Geçmiş yaşantılar, bireylerin yaş alma sürecine dair algılarını ve beklentilerini doğrudan etkiler. Hayat boyunca karşılaşılan zorluklar, başarılar ve kayıplar, yaşlanmanın nasıl deneyimleneceği üzerinde büyük rol oynar. Pozitif bir yaşam bakış açısına sahip olan bireyler, yaşlanma sürecini daha sağlıklı ve pozitif bir şekilde kabul edebilir. Bunun yanında, yaşlılık dönemine dair kaygıları olan bireylerde ise stres ve memnuniyetsizlik artabilir. Dolayısıyla geçmiş tecrübeler, yaşlanma sürecine dair beklentilerimizi şekillendirir.
Bireysel Olarak: Yaş almanın doğal bir süreç olduğunu kabul etmek, fiziksel ve zihinsel aktiviteleri hayatın bir parçası haline getirmek önemli adımlardır. Düzenli egzersiz yapmak, sosyal ilişkileri sürdürmek, yeni şeyler öğrenmek ve zihin sağlığını aktif tutmak, yaşlanma sürecinde hayat kalitesini artırır. Ayrıca, aile üyelerinin yaşlı yakınlarına anlayışlı ve sabırlı yaklaşması, onların duygusal destek almalarını sağlayarak kendilerini daha değerli hissetmelerine yardımcı olur. Pandemi döneminde kaybettiğimiz günler, gidip gelmeler, koro çalışmaları gibi etkinliklere bir an önce dönmek lazım.

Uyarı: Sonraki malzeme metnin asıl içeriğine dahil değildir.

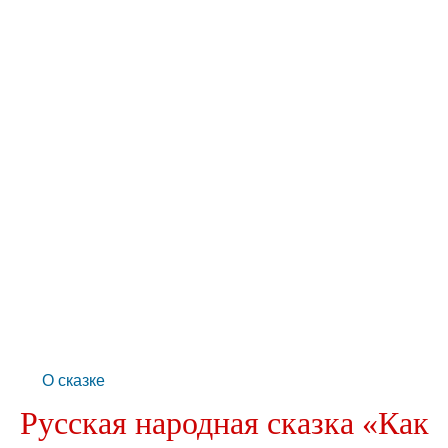
О сказке
Русская народная сказка «Как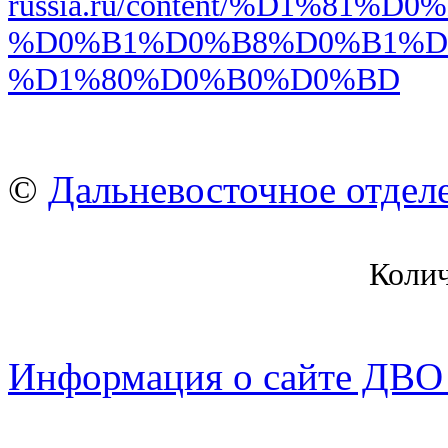
russia.ru/content/%D1%8
%D0%B1%D0%B8%D0%B1%D
%D1%80%D0%B0%D0%BD
©
Дальневосточное отдел
Коли
Информация о сайте ДВО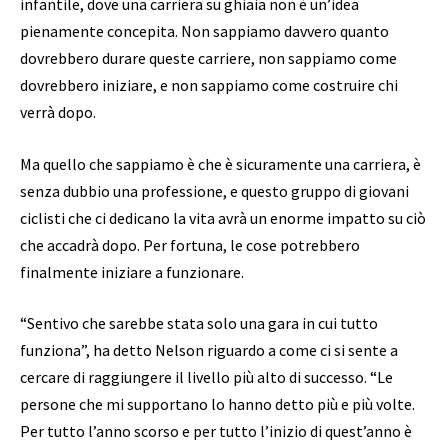
infantile, dove una carriera su ghiaia non è un’idea
pienamente concepita. Non sappiamo davvero quanto
dovrebbero durare queste carriere, non sappiamo come
dovrebbero iniziare, e non sappiamo come costruire chi
verrà dopo.
Ma quello che sappiamo è che è sicuramente una carriera, è
senza dubbio una professione, e questo gruppo di giovani
ciclisti che ci dedicano la vita avrà un enorme impatto su ciò
che accadrà dopo. Per fortuna, le cose potrebbero
finalmente iniziare a funzionare.
“Sentivo che sarebbe stata solo una gara in cui tutto
funziona”, ha detto Nelson riguardo a come ci si sente a
cercare di raggiungere il livello più alto di successo. “Le
persone che mi supportano lo hanno detto più e più volte.
Per tutto l’anno scorso e per tutto l’inizio di quest’anno è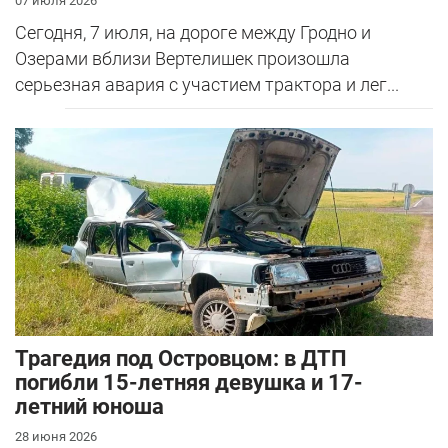
07 июля 2026
Сегодня, 7 июля, на дороге между Гродно и
Озерами вблизи Вертелишек произошла
серьезная авария с участием трактора и лег...
Трагедия под Островцом: в ДТП
погибли 15-летняя девушка и 17-
летний юноша
28 июня 2026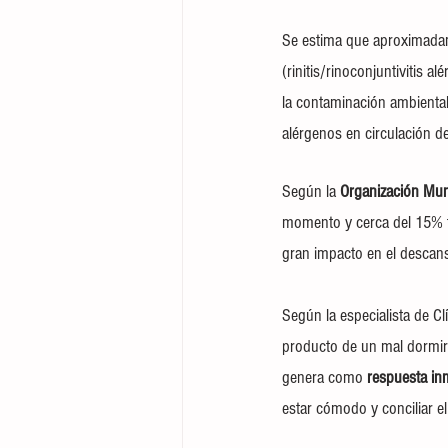
Se estima que aproximada
(rinitis/rinoconjuntivitis al
la contaminación ambiental
alérgenos en circulación 
Según la
 Organización Mun
momento y cerca del 15% t
gran impacto en el descan
Según la especialista de C
producto de un mal dormir 
genera como 
respuesta in
estar cómodo y conciliar e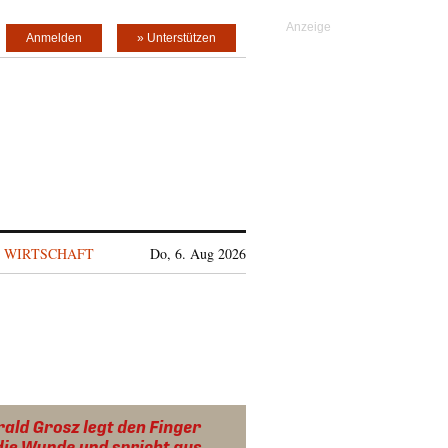
Anmelden
» Unterstützen
WIRTSCHAFT
Do, 6. Aug 2026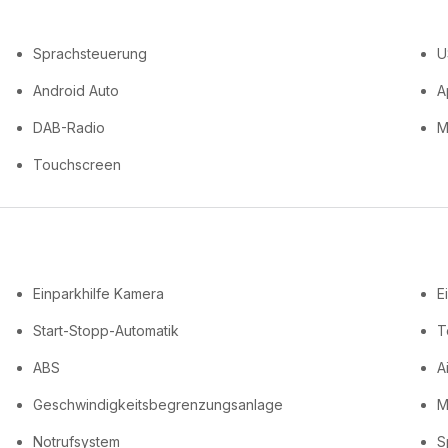
Sprachsteuerung
U
Android Auto
A
DAB-Radio
M
Touchscreen
Einparkhilfe Kamera
E
Start-Stopp-Automatik
T
ABS
A
Geschwindigkeitsbegrenzungsanlage
M
Notrufsystem
S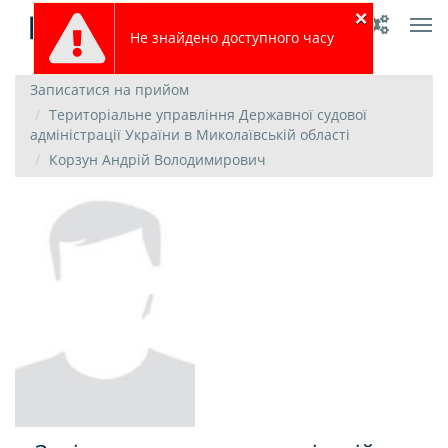
×
Tog
Не знайдено доступного часу
nav
Записатися на прийом
Територіальне управління Державної судової
адміністрації України в Миколаївській області
Корзун Андрій Володимирович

Toplumsal Olarak: Toplumda yaşlı bireylerin yaşam kalitesini artırmak için sosyal destek ağlarının güçlendirilmesi, yaşlı bakım merkezlerinin geliştirilmesi ve toplum içinde aktif roller üstlenmelerini sağlayacak projeler oluşturulması önemlidir. Belediyeler ve yerel topluluklar, yaşlılara yönelik aktif yaş alma evlerine ağırlık vererek, burada yapılacak sosyal etkinlikler, kurslar ve destek programları düzenleyerek onların sosyal etkileşimlerini artırabilir.
Yaşlanmak huysuz olmak anlamına gelmez. Bu süreç, büyüklerimizin hayatlarına birçok yeni zorluk getirirken, onların çevresiyle daha derin bir bağ kurmalarına da vesile olabilir. Önemli olan, yaş almanın getirdiği değişimleri anlamak, desteklemek ve bu süreci daha anlamlı hale getirecek bireysel ve toplumsal çözümler geliştirmektir. Yaşlanma sürecinde sevgi, sabır ve anlayışla yaklaşarak hem bireysel hem de ailevi düzeyde sağlıklı ve huzurlu bir yaşam sürdürebiliriz.